§ **Task requirements**: For the records that follow, give the number of lines in which the word "Tassi" occurs, with nothing added.

---- Given records

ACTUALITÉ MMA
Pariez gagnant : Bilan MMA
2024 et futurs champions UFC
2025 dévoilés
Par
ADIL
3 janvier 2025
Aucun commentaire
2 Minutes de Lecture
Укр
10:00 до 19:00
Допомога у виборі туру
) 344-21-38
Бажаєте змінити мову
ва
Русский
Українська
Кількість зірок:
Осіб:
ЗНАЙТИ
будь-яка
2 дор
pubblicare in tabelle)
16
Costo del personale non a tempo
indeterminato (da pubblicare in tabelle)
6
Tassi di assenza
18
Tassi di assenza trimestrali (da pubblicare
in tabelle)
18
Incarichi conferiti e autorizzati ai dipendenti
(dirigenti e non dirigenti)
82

--------
---- Given records

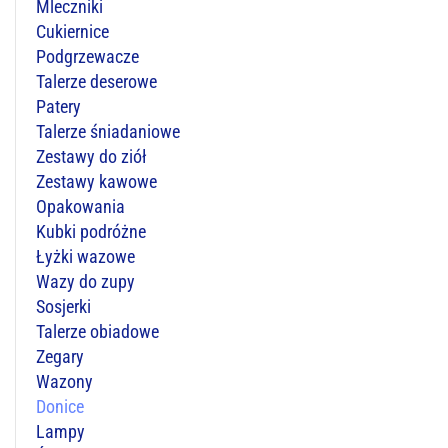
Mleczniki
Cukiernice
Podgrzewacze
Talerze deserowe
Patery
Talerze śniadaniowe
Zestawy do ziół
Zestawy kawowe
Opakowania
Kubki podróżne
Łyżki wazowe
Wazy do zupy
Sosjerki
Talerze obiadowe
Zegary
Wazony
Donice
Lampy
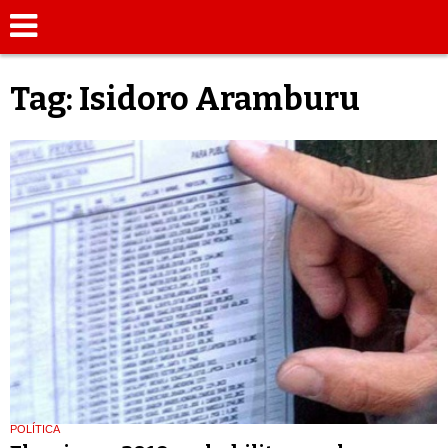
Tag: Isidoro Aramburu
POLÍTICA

--------

§ **Worked solution**: 2